Tout le monde court, vraiment. Sauf les pigeons. Eux gonflent leurs plumes en
écharpes bouffantes, rentrent le bec dedans et affrontent les courants d’air de
l’automne sans bouger, stoïques. En bons parisiens, ils affectent une affabilité
modérée, ils gardent leurs distances. Ils sont ainsi répartis de façon presque
géométrique sur la place, tous dans une position équidistante vis-à-vis de leurs plus proches voisins. Mais le plus étonnant est leur impassibilité. Ils sont là
comme des statues de chair, d’os et de plumes, aspirant peut-être à la
condition esthétique et figée de celles, en pierre elles, qui ornent la façade de l’arc
du grand Ludo.
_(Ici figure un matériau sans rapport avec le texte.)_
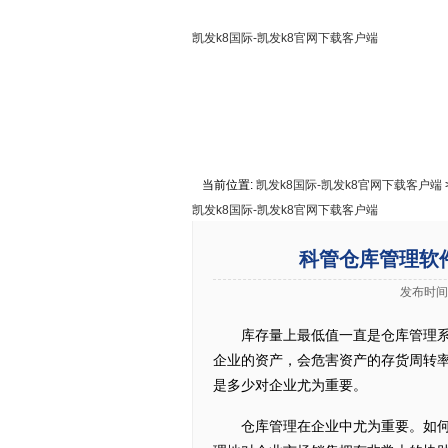
凯发k8国际-凯发k8官网下载客户端
凯发k8国际-凯发k8官网下载客户端
关于凯发k8国际
联系凯发k8
当前位置:
凯发k8国际-凯发k8官网下载客户端
凯发k8国际-凯发k8官网下载客户端
科管仓库管理软
发布时间:
库存量上最低值一直是仓库管理系统
企业的资产，会危害资产的存货周转
是多少对企业尤为重要。
仓库管理在企业中尤为重要。如何正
A moins qu’il n’aient cédé, en citadins branchés et dans leur
siècle, à la mode des freeze mobs,
ces performances artistiques collectives où des individus, informés au
préalable par Internet, se passent le mot d’être présents à une heure très
précise dans un lieu très précis de la ville, puis, feignant d’y être comme des
passants ordinaires, vacants à d’ordinaires activités, s’immobilisent à l’heure
dite, laissant les passants réellement ordinaires dans la stupéfaction de ce
quotidien subverti, de cet instant, banal une seconde plus tôt, élevé au rang
de « moment artistique » par l’effet magique de la résolution
collective.
Mais tous les groupes
ont leurs rebelles, toutes les entreprises collectives leurs individus
récalcitrants, et l’un des pigeons bisets de la place n’a que faire de
l’harmonie immobile que s’efforcent de construire ses congénères : il
déambule à droite à gauche, dodelinant de la tête avec conviction et plongeant
sur le pavé au moindre soupçon de miette. Derrière sa silhouette de dandy, avec
son cou d’un beau vert irisé et ses plumes grises rayées de deux impeccables
traits noirs, il cache bien sa misère, le biset. Car ce qui le travaille, ce
n’est pas l’élégance de son allure, la bonne horizontalité des allers-retours de
sa tête, d’avant en arrière puis d’arrière en avant, mais son ventre,
désespérément creux. Il a la dalle, le biset, et pour gagner son pain, il n’a d’autre
recours que de courir les miettes. Il slalome hardiment entre ses congénères
pétrifiés à la recherche d’un éclat de baguette ou d’un vestige de sandwiche.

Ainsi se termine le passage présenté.